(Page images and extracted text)
-- Opening Marker --

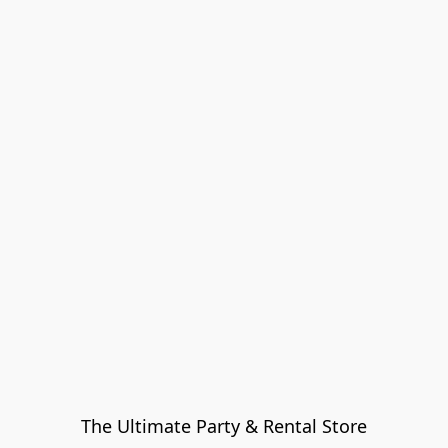
The Ultimate Party & Rental Store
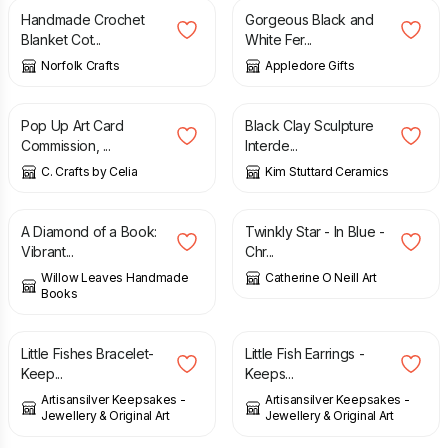
Handmade Crochet
Gorgeous Black and
Blanket Cot...
White Fer...
Norfolk Crafts
Appledore Gifts
£
35.00
£
200.00
Pop Up Art Card
Black Clay Sculpture
Commission, ...
Interde...
C. Crafts by Celia
Kim Stuttard Ceramics
£
28.00
£
45.00
A Diamond of a Book:
Twinkly Star - In Blue -
Vibrant...
Chr...
Willow Leaves Handmade
Catherine O Neill Art
Books
£
30.00
£
15.00
Little Fishes Bracelet-
Little Fish Earrings -
Keep...
Keeps...
Artisansilver Keepsakes -
Artisansilver Keepsakes -
Jewellery & Original Art
Jewellery & Original Art
£
48.00
£
40.00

-- Closing Marker --

* [EXERCISE DESCRIPTION]
Within the data, how many lines hold the word "Little"? State the number alone.

* [RESULT OF THIS TASK]
2